In response to my brokenness, I knew I must look inward for the first time. Otherwise, I would never heal. 

I saw a vision of myself 30 years from now, still broken and marked by pain and bitterness if I did not face the truth myself and assume agency to heal. 

So, I dared to know Self at the cost of disconnection from others.

To my surprise and utter delight, knowing Self has catalyzed a more significant connection than I thought possible.


My awakening to the soul within has ushered an awakening to the souls of others.

The questions I asked of myself—the complex and challenging questions that pull forth truth like a rebellious tooth stuck in its place—catalyzed conversations with others. Exploring my own soul powered the exploration of relationships. 

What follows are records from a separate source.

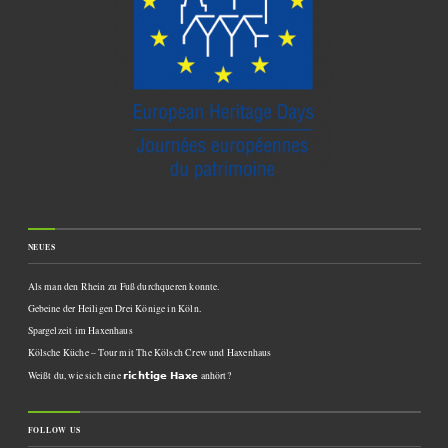
NEUES
Als man den Rhein zu Fuß durchqueren konnte.
Gebeine der Heiligen Drei Könige in Köln.
Spargelzeit im Haxenhaus
Kölsche Küche – Tour mit The Kölsch Crew und Haxenhaus
Weißt du, wie sich eine 𝗿𝗶𝗰𝗵𝘁𝗶𝗴𝗲 𝗛𝗮𝘅𝗲 anhört?
FOLLOW US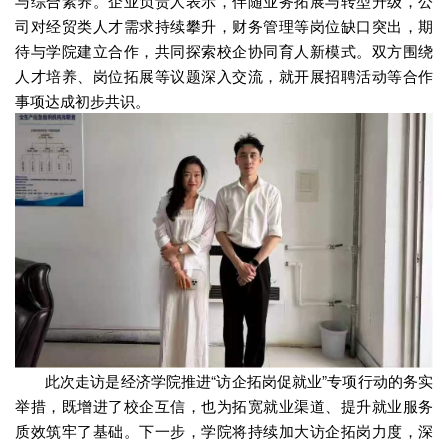
与综合素养。企业负责人表示，伴随业务拓展与转型升级，公
司对经贸类人才需求持续攀升，财务管理等岗位缺口突出，期
待与学院建立合作，共同探索校企协同育人新模式。双方围绕
人才培养、岗位拓展等议题深入交流，就开展招聘活动等合作
事项达成初步共识。
此次走访是经济学院推进“访企拓岗促就业”专项行动的务实
举措，既增进了校企互信，也为拓宽就业渠道、提升就业服务
质效筑牢了基础。下一步，学院将持续加大访企拓岗力度，深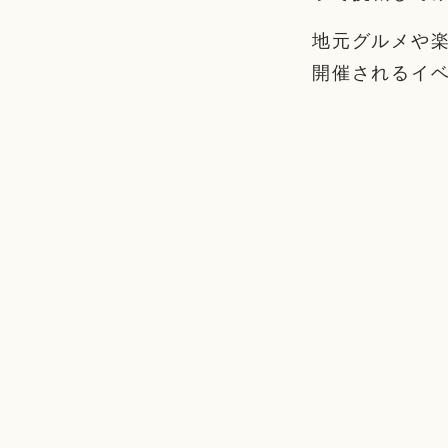
地元グルメや
開催されるイ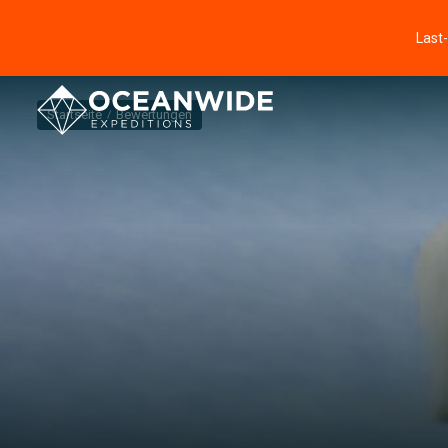
Last
Startseite
Bewertungen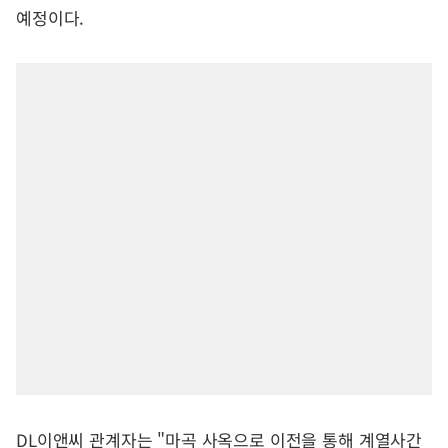
예정이다.
DL이앤씨 관계자는 "마곡 사옥으로 이전을 통해 계열사간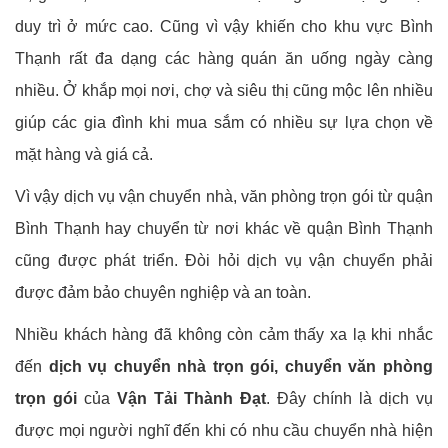
duy trì ở mức cao. Cũng vì vậy khiến cho khu vực Bình
Thạnh rất đa dạng các hàng quán ăn uống ngày càng
nhiều. Ở khắp mọi nơi, chợ và siêu thị cũng mộc lên nhiều
giúp các gia đình khi mua sắm có nhiều sự lựa chọn về
mặt hàng và giá cả.
Vì vậy dịch vụ vận chuyển nhà, văn phòng trọn gói từ quận
Bình Thạnh hay chuyển từ nơi khác về quận Bình Thạnh
cũng được phát triển. Đòi hỏi dịch vụ vận chuyển phải
được đảm bảo chuyên nghiệp và an toàn.
Nhiều khách hàng đã không còn cảm thấy xa lạ khi nhắc
đến
dịch vụ chuyển nhà trọn gói, chuyển văn phòng
trọn gói
của
Vận Tải Thành Đạt
. Đây chính là dịch vụ
được mọi người nghĩ đến khi có nhu cầu chuyển nhà hiện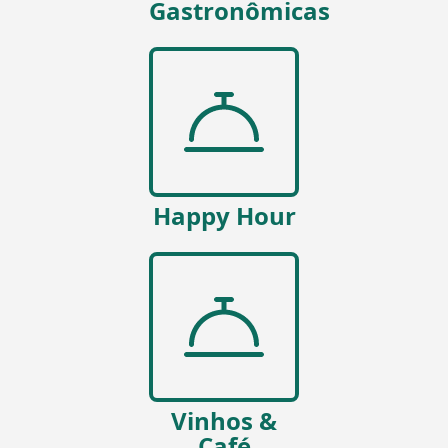
Gastronômicas
Happy Hour
Vinhos &
Café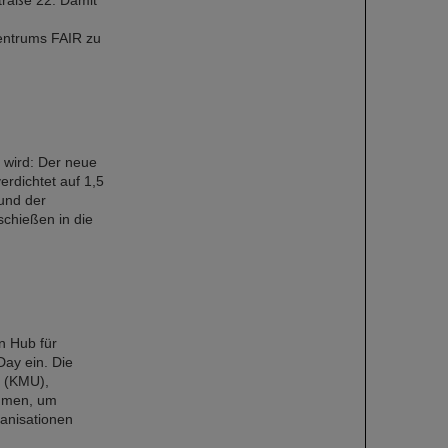
Straße 22. Damit
entrums FAIR zu
wird: Der neue
erdichtet auf 1,5
und der
chießen in die
n Hub für
Day ein. Die
n (KMU),
ammen, um
ganisationen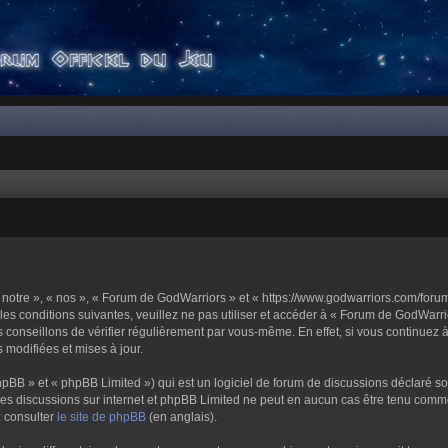
notre », « nos », « Forum de GodWarriors » et « https://www.godwarriors.com/foru
les conditions suivantes, veuillez ne pas utiliser et accéder à « Forum de GodWar
conseillons de vérifier régulièrement par vous-même. En effet, si vous continuez 
 modifiées et mises à jour.
pBB » et « phpBB Limited ») qui est un logiciel de forum de discussions déclaré s
er les discussions sur internet et phpBB Limited ne peut en aucun cas être tenu c
z consulter
le site de phpBB
(en anglais).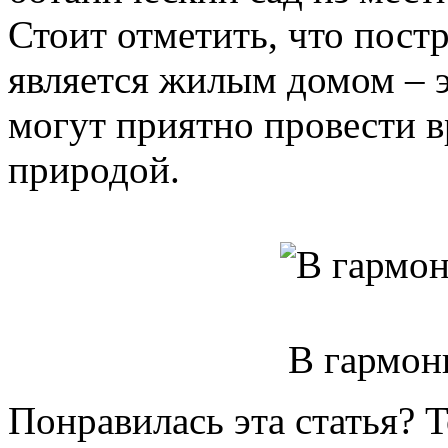
Стоит отметить, что пост
является жилым домом – э
могут приятно провести в
природой.
В гармон
Понравилась эта статья? 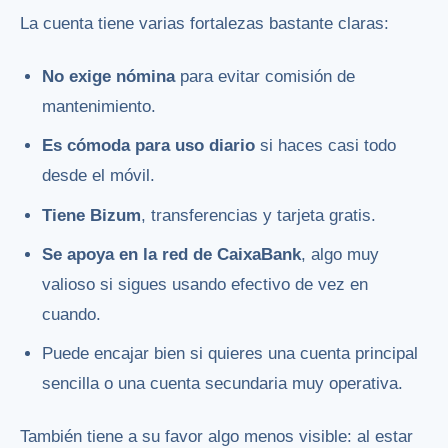
La cuenta tiene varias fortalezas bastante claras:
No exige nómina
para evitar comisión de
mantenimiento.
Es cómoda para uso diario
si haces casi todo
desde el móvil.
Tiene Bizum
, transferencias y tarjeta gratis.
Se apoya en la red de CaixaBank
, algo muy
valioso si sigues usando efectivo de vez en
cuando.
Puede encajar bien si quieres una cuenta principal
sencilla o una cuenta secundaria muy operativa.
También tiene a su favor algo menos visible: al estar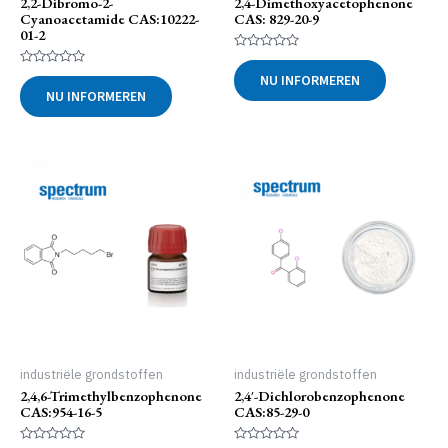
2,2-Dibromo-2-
2,4-Dimethoxyacetophenone
Cyanoacetamide CAS:10222-
CAS: 829-20-9
01-2
Gewaardeerd
0
Gewaardeerd
NU INFORMEREN
uit
0
NU INFORMEREN
5
uit
5
industriële grondstoffen
industriële grondstoffen
2,4,6-Trimethylbenzophenone
2,4′-Dichlorobenzophenone
CAS:954-16-5
CAS:85-29-0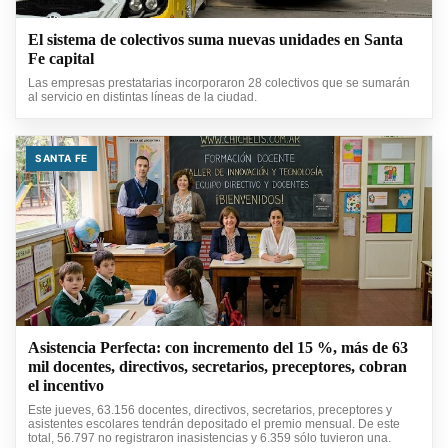
El sistema de colectivos suma nuevas unidades en Santa
Fe capital
Las empresas prestatarias incorporaron 28 colectivos que se sumarán
al servicio en distintas líneas de la ciudad.
SANTA FE
Asistencia Perfecta: con incremento del 15 %, más de 63
mil docentes, directivos, secretarios, preceptores, cobran
el incentivo
Este jueves, 63.156 docentes, directivos, secretarios, preceptores y
asistentes escolares tendrán depositado el premio mensual. De este
total, 56.797 no registraron inasistencias y 6.359 sólo tuvieron una.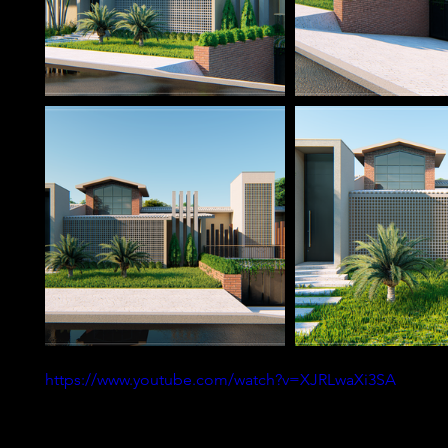
https://www.youtube.com/watch?v=XJRLwaXi3SA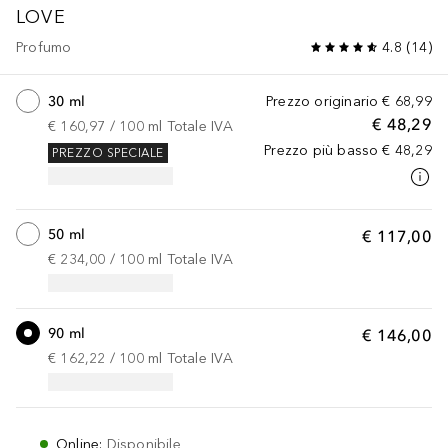
LOVE
Profumo
4.8
(
14
)
30 ml
Prezzo originario
€ 68,99
€ 48,29
€ 160,97
 / 
100
ml
Totale IVA
Prezzo più basso
€ 48,29
PREZZO SPECIALE
50 ml
€ 117,00
€ 234,00
 / 
100
ml
Totale IVA
90 ml
€ 146,00
€ 162,22
 / 
100
ml
Totale IVA
Online
:
Disponibile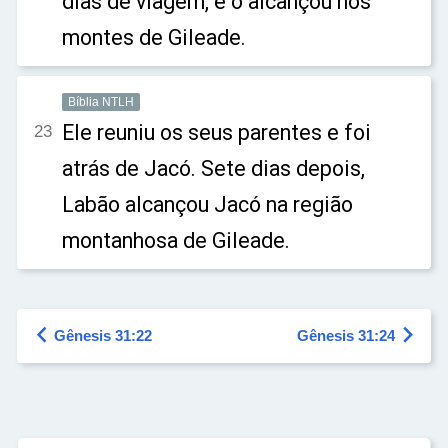
dias de viagem, e o alcançou nos
montes de Gileade.
Bíblia NTLH
Ele reuniu os seus parentes e foi
23
atrás de Jacó. Sete dias depois,
Labão alcançou Jacó na região
montanhosa de Gileade.


Gênesis 31:22
Gênesis 31:24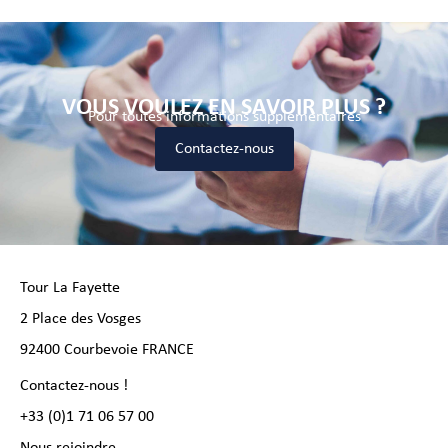
VOUS VOULEZ EN SAVOIR PLUS ?
Pour toutes informations supplémentaires
Contactez-nous
Tour La Fayette
2 Place des Vosges
92400 Courbevoie FRANCE
Contactez-nous !
+33 (0)1 71 06 57 00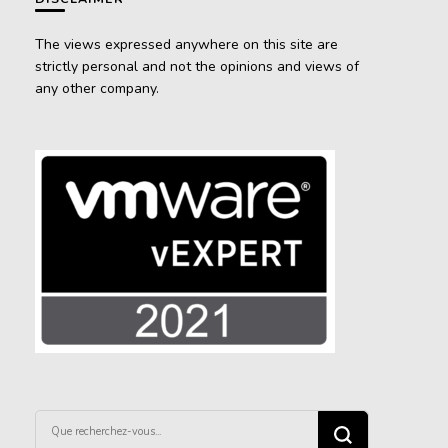
The views expressed anywhere on this site are
strictly personal and not the opinions and views of
any other company.
Vous
recherchiez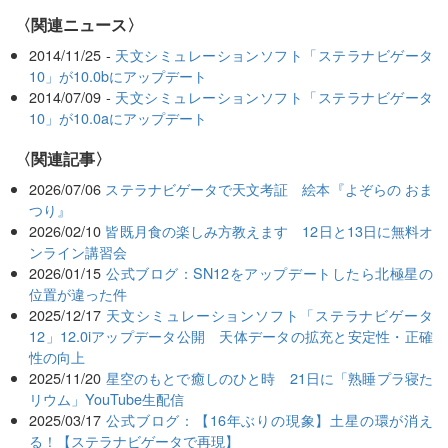
〈関連ニュース〉
2014/11/25 -
天文シミュレーションソフト「ステラナビゲータ
10」が10.0bにアップデート
2014/07/09 -
天文シミュレーションソフト「ステラナビゲータ
10」が10.0aにアップデート
関連記事
2026/07/06
ステラナビゲータで天文考証 絵本『よぞらの おま
つり』
2026/02/10
皆既月食の楽しみ方教えます 12日と13日に無料オ
ンライン講習会
2026/01/15
公式ブログ：SN12をアップデートしたら北極星の
位置が違った件
2025/12/17
天文シミュレーションソフト「ステラナビゲータ
12」12.0iアップデータ公開 天体データの拡充と安定性・正確
性の向上
2025/11/20
星空のもとで癒しのひと時 21日に「熟睡プラ寝た
リウム」YouTube生配信
2025/03/17
公式ブログ：【16年ぶりの現象】土星の環が消え
る！【ステラナビゲータで再現】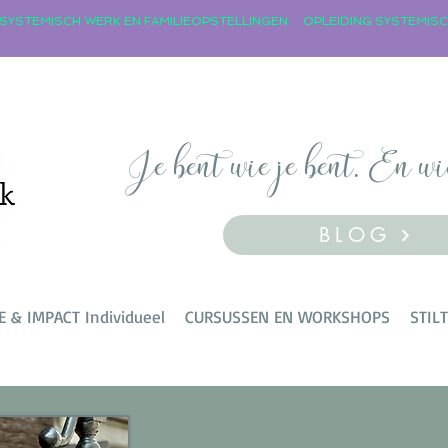
Je bent wie je bent. En wi
BLOG
E & IMPACT Individueel
CURSUSSEN EN WORKSHOPS
STIL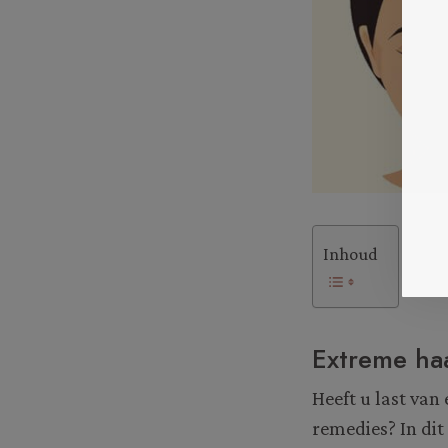
Inhoud
Extreme ha
Heeft u last van
remedies? In dit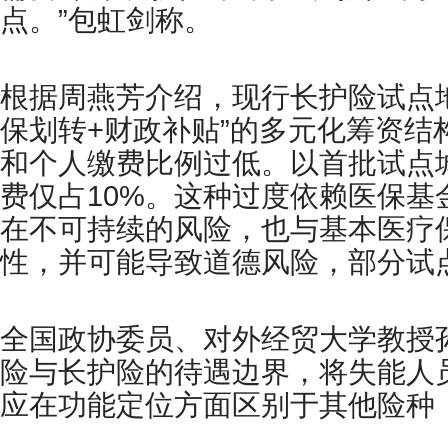
点。”包虹剑称。
根据周燕芳介绍，现行长护险试点地
保划转+财政补贴”的多元化筹资
和个人缴费比例过低。以首批试点城
费仅占10%。这种过度依赖医保
在不可持续的风险，也与基本医疗
性，并可能导致道德风险，部分试
全国政协委员、对外经贸大学教授
险与长护险的待遇边界，将失能人
应在功能定位方面区别于其他险种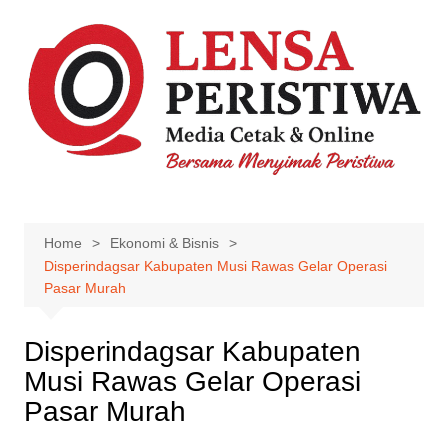
Skip
to
content
Home
Ekonomi & Bisnis
Disperindagsar Kabupaten Musi Rawas Gelar Operasi
Pasar Murah
Disperindagsar Kabupaten
Musi Rawas Gelar Operasi
Pasar Murah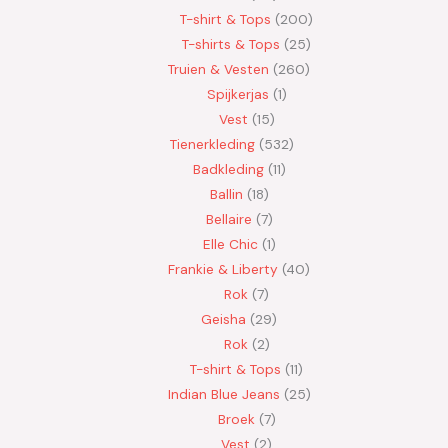
T-shirt & Tops
200
T-shirts & Tops
25
Truien & Vesten
260
Spijkerjas
1
Vest
15
Tienerkleding
532
Badkleding
11
Ballin
18
Bellaire
7
Elle Chic
1
Frankie & Liberty
40
Rok
7
Geisha
29
Rok
2
T-shirt & Tops
11
Indian Blue Jeans
25
Broek
7
Vest
2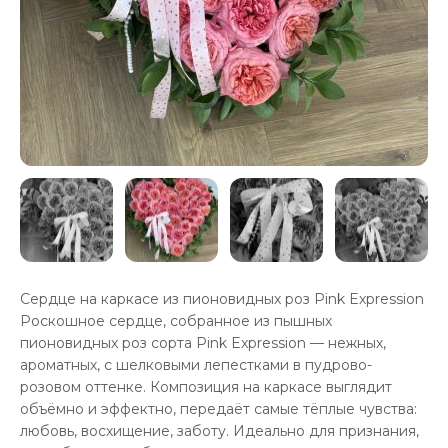
Сердце на каркасе из пионовидных роз Pink Expression
Роскошное сердце, собранное из пышных
пионовидных роз сорта Pink Expression — нежных,
ароматных, с шелковыми лепестками в пудрово-
розовом оттенке. Композиция на каркасе выглядит
объёмно и эффектно, передаёт самые тёплые чувства:
любовь, восхищение, заботу. Идеально для признания,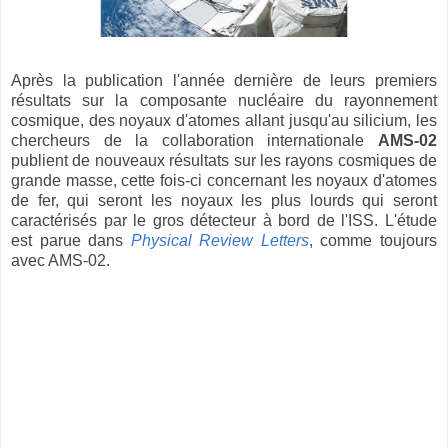
Après la publication l'année dernière de leurs premiers
résultats sur la composante nucléaire du rayonnement
cosmique, des noyaux d'atomes allant jusqu'au silicium, les
chercheurs de la collaboration internationale
AMS-02
publient de nouveaux résultats sur les rayons cosmiques de
grande masse, cette fois-ci concernant les noyaux d'atomes
de fer, qui seront les noyaux les plus lourds qui seront
caractérisés par le gros détecteur à bord de l'ISS. L'étude
est parue dans
Physical Review Letters
, comme toujours
avec AMS-02.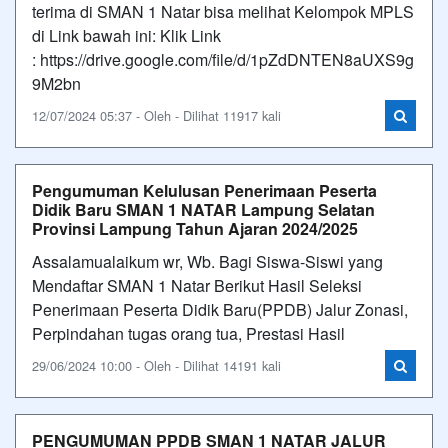
terima di SMAN 1 Natar bisa melihat Kelompok MPLS
di Link bawah ini: Klik Link
: https://drive.google.com/file/d/1pZdDNTEN8aUXS9g
9M2bn
12/07/2024 05:37 - Oleh - Dilihat 11917 kali
Pengumuman Kelulusan Penerimaan Peserta
Didik Baru SMAN 1 NATAR Lampung Selatan
Provinsi Lampung Tahun Ajaran 2024/2025
Assalamualaikum wr, Wb. Bagi Siswa-Siswi yang
Mendaftar SMAN 1 Natar Berikut Hasil Seleksi
Penerimaan Peserta Didik Baru(PPDB) Jalur Zonasi,
Perpindahan tugas orang tua, Prestasi Hasil
29/06/2024 10:00 - Oleh - Dilihat 14191 kali
PENGUMUMAN PPDB SMAN 1 NATAR JALUR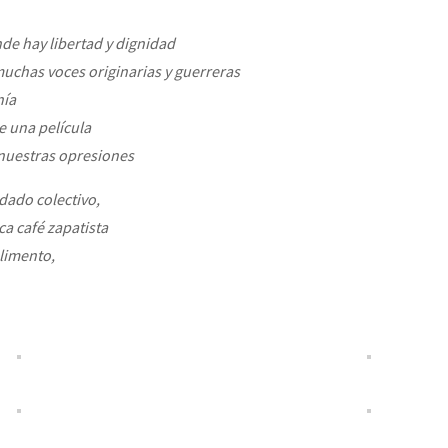
de hay libertad y dignidad
uchas voces originarias y guerreras
nía
e una película
nuestras opresiones
dado colectivo,
a café zapatista
alimento,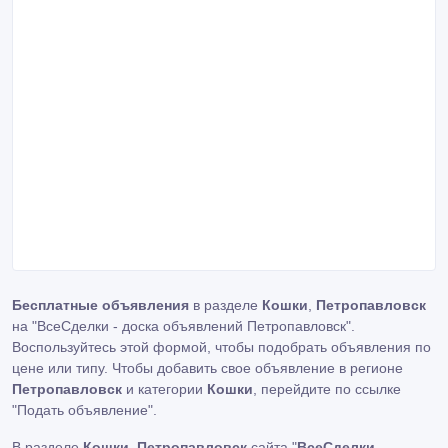
Бесплатные объявления
в разделе
Кошки
,
Петропавловск
на "ВсеСделки - доска объявлений Петропавловск".
Воспользуйтесь этой формой, чтобы подобрать объявления по
цене или типу. Чтобы добавить свое объявление в регионе
Петропавловск
и категории
Кошки
, перейдите по ссылке
"Подать объявление"
.
В разделе
Кошки
,
Петропавловск
сайта "
ВсеСделки -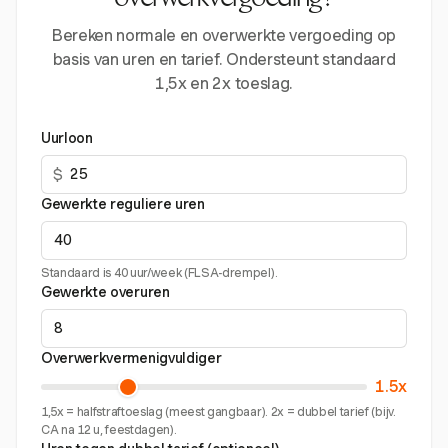
overwerkvergoeding?
Bereken normale en overwerkte vergoeding op
basis van uren en tarief. Ondersteunt standaard
1,5x en 2x toeslag.
Uurloon
$
Gewerkte reguliere uren
Standaard is 40 uur/week (FLSA-drempel).
Gewerkte overuren
Overwerkvermenigvuldiger
1.5x
1,5x = halfstraftoeslag (meest gangbaar). 2x = dubbel tarief (bijv.
CA na 12 u, feestdagen).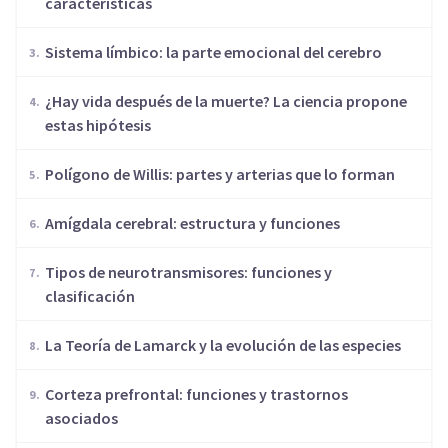
características
Sistema límbico: la parte emocional del cerebro
¿Hay vida después de la muerte? La ciencia propone
estas hipótesis
Polígono de Willis: partes y arterias que lo forman
Amígdala cerebral: estructura y funciones
​Tipos de neurotransmisores: funciones y
clasificación
​La Teoría de Lamarck y la evolución de las especies
Corteza prefrontal: funciones y trastornos
asociados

Below are a few questions:
Who Are You?

I love asking this simple, three-word question that is wildly profound. The answer speaks volumes of another, as every response is always different. Their answer sheds light on their value system, mission, or role in the hierarchy of their life. And, if you listen carefully, your mere response or follow-up question can guide the conversation in many directions. 

What Is One Moment That Changed You?

While their response may not be laced with vulnerability, pending the degree of intimacy you share, it opens the door to understanding “why.” We must know “Why.” The answer may be “To know another.”

What Is The Genesis Of {Fill In The Blank}?

This question intends to unpack the “Why?” behind another’s mindset, perspective, or narrative. The script we run throughout our minds is often tied to childhood experiences that shaped our worldview. To know why, we must understand the past root cause of the behavior or narrative today. 


While each of these questions deepens our understanding of another and fosters a greater dimension to conversations, they propel our knowledge of our Self. If you have yet to self-impose these questions, I encourage you to do so. 

Friends, what a beautiful thing it is: In knowing Self, we know others all the more.